My mother's letters to herself began two weeks before my father, James Dobyne the fifth, proposed for her hand in marriage. It had been a long onslaught of carelessness and arguements until my mother chose to trust a single word from his-in her words-rather sarcastic mouth. She did not believe she could change him, make him love her in the way she had hoped, yet could never imagine.

He insisted there was no other reason than a mutual fondness for her-in his words-strangeness to normality. He had fallen in love against his own beliefs. He kept his feelings aside so as not to burden another woman like he assumed he had his own mother. He believed my grandmother resented him. He deeply believed he should never have been born to love or hate another.

As for my mother, she loved my father from the moment he looked at her as more than a glisten of gold he could not reach, an easier scapegoat to earning righteous respect. Her name was Fisher Willow. A name that spoke volumes, as did my mother in her prime I'd been told rather wretchedly by those that still kept a grudge from her fathers mistake at the South of Mississippi Levee. The explosion was his fault. I suppose my mother did all she could to prove her innocence. They were torn from the same cloth, she would say, but she was liberated with a freedom of speech and kindness to obey those he had betrayed.

We had lost her a year ago. To this day we were unsure of her condition, only that she lived in fear of light and drank water by force. She did not eat and barely walked her room. It was as though her hardened shell had broken, and her inner softness announced her brittle strength. Not even father could reach her in the end. Not even when he wept and begged her to wake in the morning when she lay there like a corpse. She had left us without notice. She was done and so we had no other means to help but to say farewell.

As for my brother, Dominic, he had left for Memphis to stay with Aunt Meredith. I think he had convinced himself mother would be there in her youthful spirit, shopping for clothes or dancing in the jazz playing saloons, being recklessly idle and living for no one, not even for herself. I tried not to miss her, but it was difficult when she ran through my veins and pumped through my heart. Sometimes I wondered if I would fail to function so as to slowly disappear. Yet I was young, ambitious, educated to my mother's certain degree. Which was why I, like my mother before me, had returned home from Paris and the school of Sobonne to end my education, to return to the place I had missed at times unbearably.

I must see father, too. He must be lonely without mother. All his life he had known nothing else to cherish and take care of. Grandfather Dobyne died a long time ago inevitably as a downbeaten drunk. His wife was still locked away in the local asylum, skin bone old and partially sighted so that she saw me as only her pretty Nurse Sherlan, and not the child who once sat on her lap and played with her masses of unruly hair.

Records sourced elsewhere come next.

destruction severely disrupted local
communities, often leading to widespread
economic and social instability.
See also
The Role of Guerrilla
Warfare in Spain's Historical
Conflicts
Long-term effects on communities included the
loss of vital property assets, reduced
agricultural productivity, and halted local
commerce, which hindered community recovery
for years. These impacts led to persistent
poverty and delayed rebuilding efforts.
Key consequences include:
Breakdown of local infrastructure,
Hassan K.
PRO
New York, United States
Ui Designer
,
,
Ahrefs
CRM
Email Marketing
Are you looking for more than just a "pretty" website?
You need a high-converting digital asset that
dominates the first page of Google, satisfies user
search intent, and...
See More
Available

How I missed mama and her rose scented hair, her lavender white skin and perfectly shaped ruby red lips. She was beautiful, powerfully so. Like an angelic lion that hissed when angry, but kissed your brow as you slept.

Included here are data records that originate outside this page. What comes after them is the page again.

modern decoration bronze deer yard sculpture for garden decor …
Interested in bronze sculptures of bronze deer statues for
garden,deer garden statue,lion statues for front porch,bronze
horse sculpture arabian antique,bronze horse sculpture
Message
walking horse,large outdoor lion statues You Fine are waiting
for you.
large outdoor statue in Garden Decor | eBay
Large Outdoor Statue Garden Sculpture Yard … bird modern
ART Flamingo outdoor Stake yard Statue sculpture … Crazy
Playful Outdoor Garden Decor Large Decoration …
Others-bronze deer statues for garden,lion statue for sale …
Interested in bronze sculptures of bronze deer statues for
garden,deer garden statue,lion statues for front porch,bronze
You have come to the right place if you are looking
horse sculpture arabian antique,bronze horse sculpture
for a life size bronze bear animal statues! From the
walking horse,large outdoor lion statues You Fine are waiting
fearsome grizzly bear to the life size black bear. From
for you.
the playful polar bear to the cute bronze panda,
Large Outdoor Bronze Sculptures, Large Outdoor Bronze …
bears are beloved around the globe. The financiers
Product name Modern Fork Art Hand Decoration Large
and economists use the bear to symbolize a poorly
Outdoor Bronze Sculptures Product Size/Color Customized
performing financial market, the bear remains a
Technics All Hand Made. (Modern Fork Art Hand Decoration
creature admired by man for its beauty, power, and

I smiled as the train lurched to stop, still imagining my mother's playful scowls as I reached for my belonging and stepped out of the trembling carriage.

"Avery," harked a deep muffled voice. I turned to find my father jostle through the mindless crowd. He did not look at me as he did so. His lips were set firm and a vein pulsed at his temple as it always did when anxious. Though he had aged considerably since mamma left, he was undeniably a handsome fellow, with heavy set brows and once fair hair a silvery peak, now windswept back and forth. His eyes were sunken inwards, his skin without a hint of colour. But it was late autumn. The chill curled beneath my bare arms and the thin cotton dress I had made especially for my visit, or my return to stay perhaps.

Time would tell. And as my mother once said: I'll let this river flow where it wants to.